6. Anti-Lock Brakes (ABS)
Originally developed for aircraft, anti-lock brakes were implemented in cars during the 1970s. If ever you lost control on some ice, you no longer needed to pump the brakes in a panic; the system did it for you. ABS kept wheels from locking, meaning fewer skids and ultimately more control.
7. Cruise Control
Invented by a blind engineer, Ralph Teetor, in the 1950s, cruise control felt like magic. Set it and sit back. This technology finally allowed your right foot a break, and highway driving became less exhausting.
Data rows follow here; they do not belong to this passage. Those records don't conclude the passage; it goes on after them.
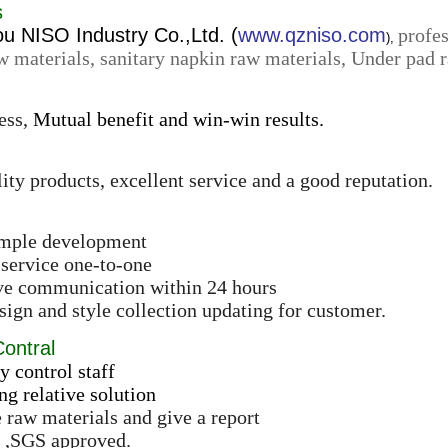
s
 NISO Industry Co.,Ltd. (
www.qzniso.com
profes
),
w materials, sanitary napkin raw materials, Under pad r
ess,
Mutual benefit and win-win results.
ity products, excellent service and a good reputation.
ample development
 service one-to-one
ive communication within 24 hours
ign and style collection updating for customer.
Contral
y control staff
ng relative solution
e raw materials and give a report
 ,SGS approved.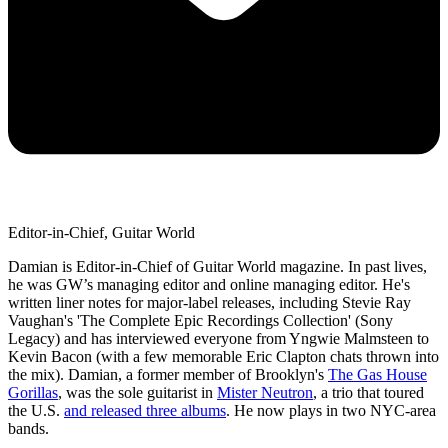
Editor-in-Chief, Guitar World
Damian is Editor-in-Chief of Guitar World magazine. In past lives,
he was GW’s managing editor and online managing editor. He's
written liner notes for major-label releases, including Stevie Ray
Vaughan's 'The Complete Epic Recordings Collection' (Sony
Legacy) and has interviewed everyone from Yngwie Malmsteen to
Kevin Bacon (with a few memorable Eric Clapton chats thrown into
the mix). Damian, a former member of Brooklyn's
The Gas House
Gorillas
, was the sole guitarist in
Mister Neutron
, a trio that toured
the U.S.
and released three albums
. He now plays in two NYC-area
bands.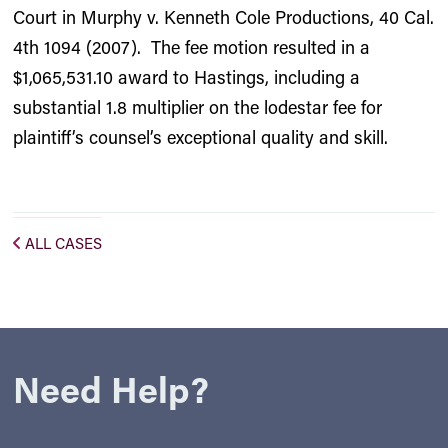
Court in Murphy v. Kenneth Cole Productions, 40 Cal.
4th 1094 (2007). The fee motion resulted in a
$1,065,531.10 award to Hastings, including a
substantial 1.8 multiplier on the lodestar fee for
plaintiff’s counsel’s exceptional quality and skill.
ALL CASES
Need Help?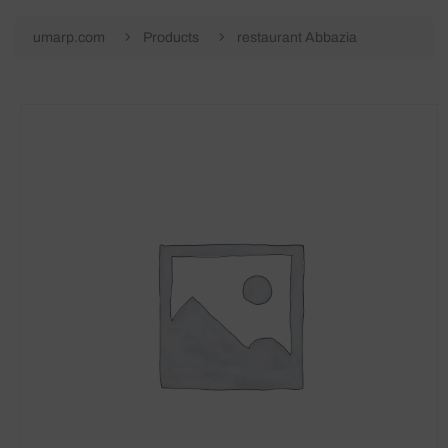
umarp.com
Products
restaurant Abbazia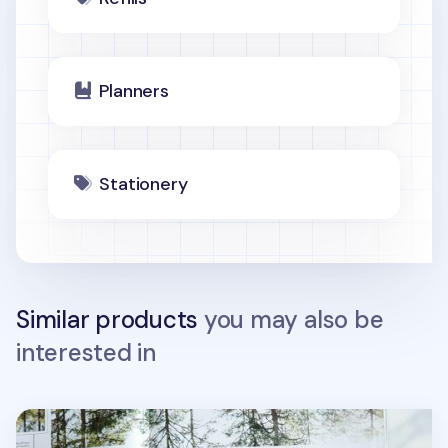
Planners
Stationery
Similar products
you may also be
interested in
Spring Gentle Slim Fit Planner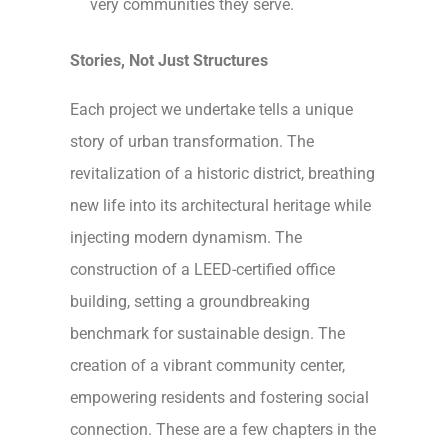
very communities they serve.
Stories, Not Just Structures
Each project we undertake tells a unique
story of urban transformation. The
revitalization of a historic district, breathing
new life into its architectural heritage while
injecting modern dynamism. The
construction of a LEED-certified office
building, setting a groundbreaking
benchmark for sustainable design. The
creation of a vibrant community center,
empowering residents and fostering social
connection. These are a few chapters in the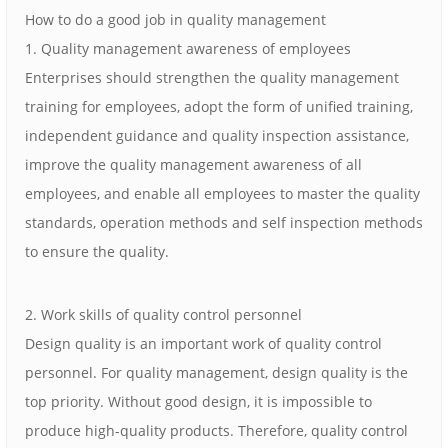
How to do a good job in quality management
1. Quality management awareness of employees
Enterprises should strengthen the quality management
training for employees, adopt the form of unified training,
independent guidance and quality inspection assistance,
improve the quality management awareness of all
employees, and enable all employees to master the quality
standards, operation methods and self inspection methods
to ensure the quality.
2. Work skills of quality control personnel
Design quality is an important work of quality control
personnel. For quality management, design quality is the
top priority. Without good design, it is impossible to
produce high-quality products. Therefore, quality control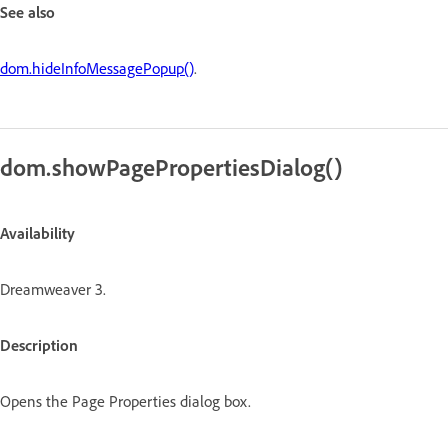
See also
dom.hideInfoMessagePopup()
.
dom.showPagePropertiesDialog()
Availability
Dreamweaver 3.
Description
Opens the Page Properties dialog box.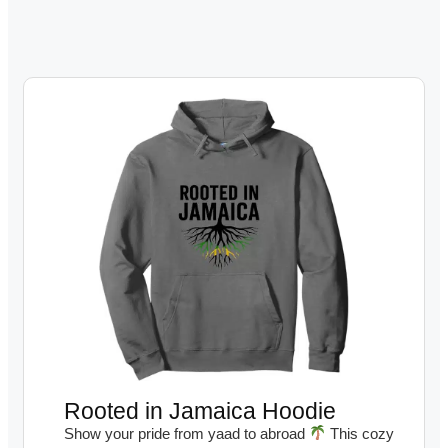
Rooted in Jamaica Hoodie
Show your pride from yaad to abroad
This cozy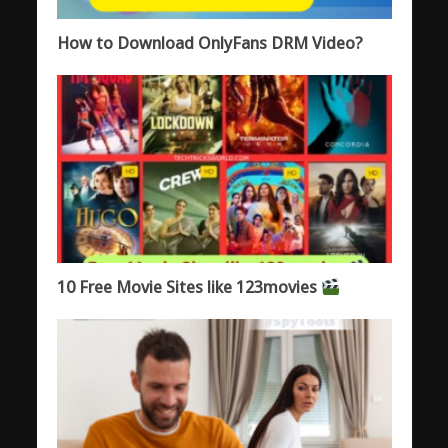
How to Download OnlyFans DRM Video?
10 Free Movie Sites like 123movies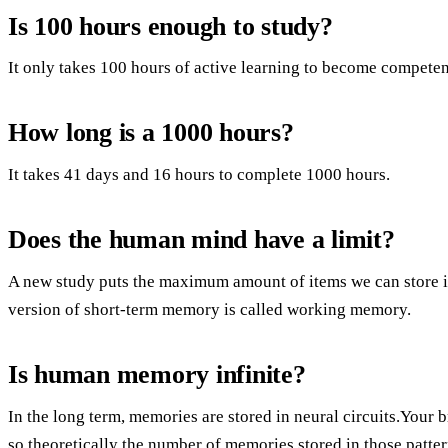
Is 100 hours enough to study?
It only takes 100 hours of active learning to become competent
How long is a 1000 hours?
It takes 41 days and 16 hours to complete 1000 hours.
Does the human mind have a limit?
A new study puts the maximum amount of items we can store in
version of short-term memory is called working memory.
Is human memory infinite?
In the long term, memories are stored in neural circuits.Your br
so theoretically the number of memories stored in those patter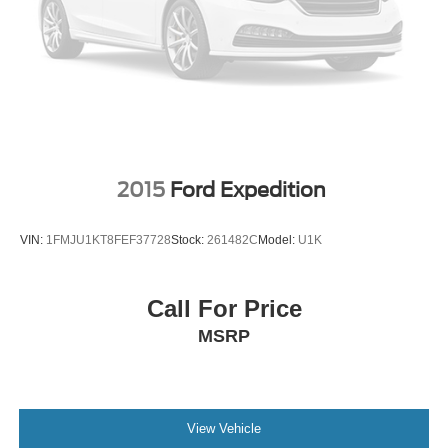
2015
Ford Expedition
VIN:
1FMJU1KT8FEF37728
Stock:
261482C
Model:
U1K
Call For Price
MSRP
View Vehicle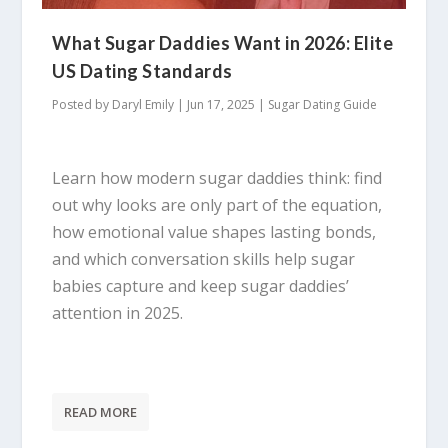
What Sugar Daddies Want in 2026: Elite
US Dating Standards
Posted by
Daryl Emily
|
Jun 17, 2025
|
Sugar Dating Guide
Learn how modern sugar daddies think: find
out why looks are only part of the equation,
how emotional value shapes lasting bonds,
and which conversation skills help sugar
babies capture and keep sugar daddies’
attention in 2025.
READ MORE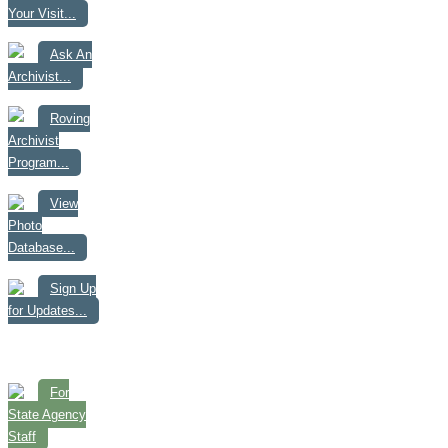
Your Visit...
Ask An
Archivist...
Roving
Archivist
Program...
View
Photo
Database...
Sign Up
for Updates...
For
State Agency
Staff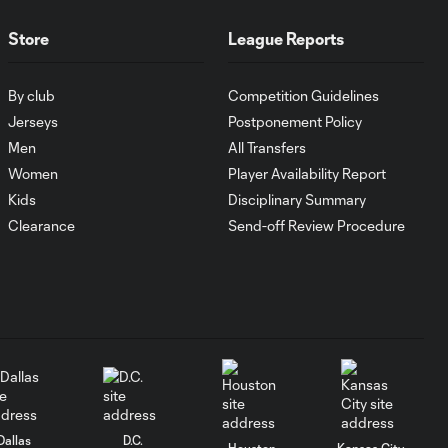
composed and
tucks it into the
Store
League Reports
corner
By club
Competition Guidelines
SAVE: Spencer
Jerseys
Postponement Policy
Richey gets down
0:23
to his right to
Men
All Transfers
make the save
Women
Player Availability Report
Kids
Disciplinary Summary
SAVE: Evan Bush
Clearance
Send-off Review Procedure
0:19
goes full stretch to
keep it out
NO GOAL: Maxi
0:24
Urruti goal called
back for offside
Darren Mattocks
0:49
Dallas
D.C.
Assist vs. Montreal
Houston
Kansas City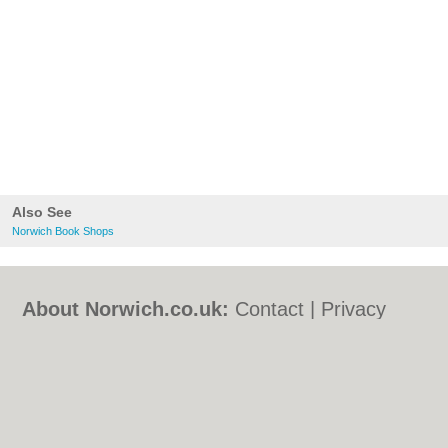
Also See
Norwich Book Shops
About Norwich.co.uk:
Contact
|
Privacy
Policy
|
Cookie Policy
|
Revoke cookie/ad
consent |
Terms of Use
|
Community
Guidelines
|
FAQs
|
Add a Business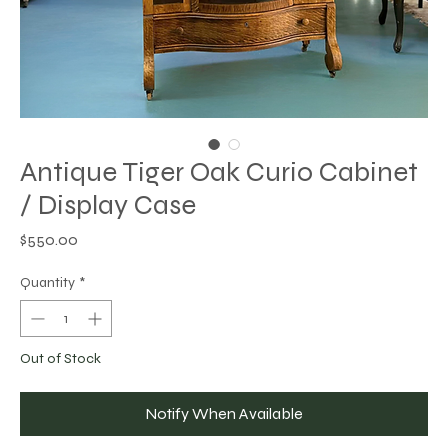
Antique Tiger Oak Curio Cabinet
/ Display Case
Price
$550.00
Quantity
*
Out of Stock
Notify When Available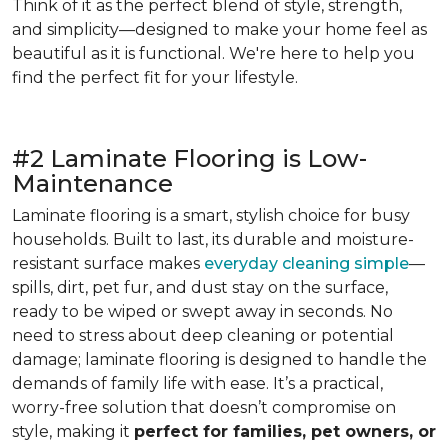
Think of it as the perfect blend of style, strength,
and simplicity—designed to make your home feel as
beautiful as it is functional. We're here to help you
find the perfect fit for your lifestyle.
#2 Laminate Flooring is Low-
Maintenance
Laminate flooring is a smart, stylish choice for busy
households. Built to last, its durable and moisture-
resistant surface makes
everyday cleaning simple
—
spills, dirt, pet fur, and dust stay on the surface,
ready to be wiped or swept away in seconds. No
need to stress about deep cleaning or potential
damage; laminate flooring is designed to handle the
demands of family life with ease. It’s a practical,
worry-free solution that doesn’t compromise on
style, making it
perfect for families, pet owners, or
Santeri Viinamäki on Wikimedia
8. Rearview Mirrors
At the 1911 Indy 500, Ray Harroun ditched his riding mechanic, who normally kept watch behind him, and mounted a mirror instead. This was revolutionary, and everyone else copied him soon after. It’s challenging to imagine driving without one nowadays.
9. Air Conditioning
Before Packard introduced AC in 1939, rolling down the windows was the only option on sweltering days. Cooling off in July traffic went from impossible to luxury to baseline expectation for cabin comfort.
10. GPS Navigation
Getting lost was part of driving for decades. People made do with maps crumpled in glove boxes, and passengers appointed as amateur navigators. Then came GPS, and while it initially consisted of clunky units stuck to the windshield, it was eventually incorporated directly into the dashboard.
11. Power Windows
Hand-cranking windows down used to feel like exercise. The satisfying hum of a motorized window was a welcome luxury at first, then a standard expectation. Of course, every kid discovered the joy of pressing the button repeatedly, usually to the annoyance of everyone else. Hence the window lock feature.
12. Keyless Entry
Those from a certain generation can remember having to fumble with their keys in the rain to unlock their car door. Being able to click a button and have the doors unlock was a novelty in the 1980s. Nowadays, some doors even unlock automatically as you approach with the key fob.
13. Backup Cameras
Let’s face it, backing out of a crowded parking lot blindly was stressful. The National Highway Traffic Safety Administration made backup cameras mandatory in 2018, but Honda offered them in the early 2000s. Suddenly, drivers could see tricycles, pets, and forgotten garbage bins hiding behind their bumper.
14. Heated Seats
Sliding into a freezing car used to mean shivering until the heater finally caught up. Then came heated seats, an indulgence once reserved for massage chairs in spas. It almost makes the cold winter weather worth it.
15. Intermittent Wipers
Constant wiping was distracting, but turning them off left you blind in a drizzle. In the 1960s, Robert Kearns invented intermittent wipers after a champagne cork hit his eye. It was his Galileo moment—only instead of gravity, he conceived of a wiper that mimicked a blinking eye. It gave drivers a programmable rhythm that matched the rain.
16. Safety Glass
Shattered glass is terrifying, and early windshields turned into flying knives in a crash. Laminated safety glass, pioneered in the 1920s, changed that. It allowed cracks to form, but the shards stuck together. It not only saved lives but prevented unsightly scars.
17. Hybrid Engines
Toyota’s Prius looked odd when it debuted in the late 1990s, but it redefined what efficiency meant. With its combined electric and gas motor, suddenly miles per gallon doubled. It wasn’t just a feature; it was a quiet mechanical revolution.
18. Hands-Free Calling
Remember juggling a Nokia while shifting gears? Bluetooth meant you could talk on the phone without taking your hands off the wheel. It also reduced accidents, at least in theory. In practice, distracted conversation is distracted conversation—but still, progress.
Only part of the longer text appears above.